The way in which amnesty works is both simple and effective. When a lawyer or client finds that their company is engaged in an undisclosed conspiracy, the company may obtain a complete pass from criminal liability and a more limited damages exposure if it goes to the DOJ and names its co-conspirators. This works. The amnesty program has apparently become the DOJ’s major source of antitrust indictments and plea bargains involving cartels large and small. However, a potential amnesty applicant has no incentive to report others to the DOJ unless it has some fear of being prosecuted itself – otherwise, silence is a safer course.
In announcing the Jindal indictment, the departing Assistant Attorney General for Antitrust Makan Delrahim offered a broad message:
The charges announced today are an important step in rooting out and deterring employer collusion that cheats American workers – especially health care workers – of free market opportunities and compensation… Employers who conspire to fix wages of workers or restrict their mobility by allocating labor markets will be prosecuted to the fullest extent of the law.

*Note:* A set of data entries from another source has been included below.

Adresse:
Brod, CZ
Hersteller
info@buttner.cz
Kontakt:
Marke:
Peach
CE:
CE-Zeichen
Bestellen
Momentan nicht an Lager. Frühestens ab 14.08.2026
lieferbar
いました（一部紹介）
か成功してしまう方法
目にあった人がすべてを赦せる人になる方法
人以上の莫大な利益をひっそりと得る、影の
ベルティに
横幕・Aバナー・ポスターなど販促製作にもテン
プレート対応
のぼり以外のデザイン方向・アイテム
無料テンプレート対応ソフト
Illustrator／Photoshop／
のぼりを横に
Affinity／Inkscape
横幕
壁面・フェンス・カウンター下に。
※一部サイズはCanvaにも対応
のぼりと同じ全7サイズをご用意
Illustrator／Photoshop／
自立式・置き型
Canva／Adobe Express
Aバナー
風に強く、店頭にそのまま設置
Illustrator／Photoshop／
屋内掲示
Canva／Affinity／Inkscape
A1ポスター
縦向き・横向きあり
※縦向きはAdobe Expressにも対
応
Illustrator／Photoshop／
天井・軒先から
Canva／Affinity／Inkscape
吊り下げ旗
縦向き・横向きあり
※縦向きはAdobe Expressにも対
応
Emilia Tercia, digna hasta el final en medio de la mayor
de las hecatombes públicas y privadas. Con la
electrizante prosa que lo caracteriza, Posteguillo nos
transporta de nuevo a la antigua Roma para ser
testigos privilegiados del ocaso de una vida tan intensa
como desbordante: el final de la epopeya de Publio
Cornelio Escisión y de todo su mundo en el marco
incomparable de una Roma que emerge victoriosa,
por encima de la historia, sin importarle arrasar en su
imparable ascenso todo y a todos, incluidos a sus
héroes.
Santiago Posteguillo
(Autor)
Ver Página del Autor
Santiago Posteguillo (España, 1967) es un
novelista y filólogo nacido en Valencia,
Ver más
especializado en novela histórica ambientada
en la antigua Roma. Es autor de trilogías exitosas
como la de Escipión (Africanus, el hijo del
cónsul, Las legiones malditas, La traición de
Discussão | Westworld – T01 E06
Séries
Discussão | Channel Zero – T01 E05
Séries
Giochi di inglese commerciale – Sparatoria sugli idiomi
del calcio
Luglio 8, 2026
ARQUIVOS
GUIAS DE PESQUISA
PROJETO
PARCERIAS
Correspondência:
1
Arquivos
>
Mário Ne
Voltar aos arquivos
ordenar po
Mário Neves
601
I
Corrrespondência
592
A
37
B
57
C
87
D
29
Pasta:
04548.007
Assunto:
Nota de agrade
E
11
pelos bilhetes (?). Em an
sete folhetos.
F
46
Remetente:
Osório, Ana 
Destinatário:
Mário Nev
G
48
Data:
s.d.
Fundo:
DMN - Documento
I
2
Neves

This seems a message that the incoming Biden administration will warmly embrace – to the extent that it can find – more cases under its amnesty program or otherwise. Protecting workers’ wages is a politically attractive area to make a visible enforcement effort and the DOJ has strong criminal weapons which the FTC lacks.
In sum, the otherwise minor Jindal indictment may become an enforcement landmark rather than a one-off exception. Having escalated employer restraints into the criminal arena, the DOJ should become a source of antitrust concern among well-counseled employers of non-unionized workers. They must be more careful than ever to avoid anything that could be deemed to be a horizontal agreement to restrict wage levels or employee mobility for new or current employees.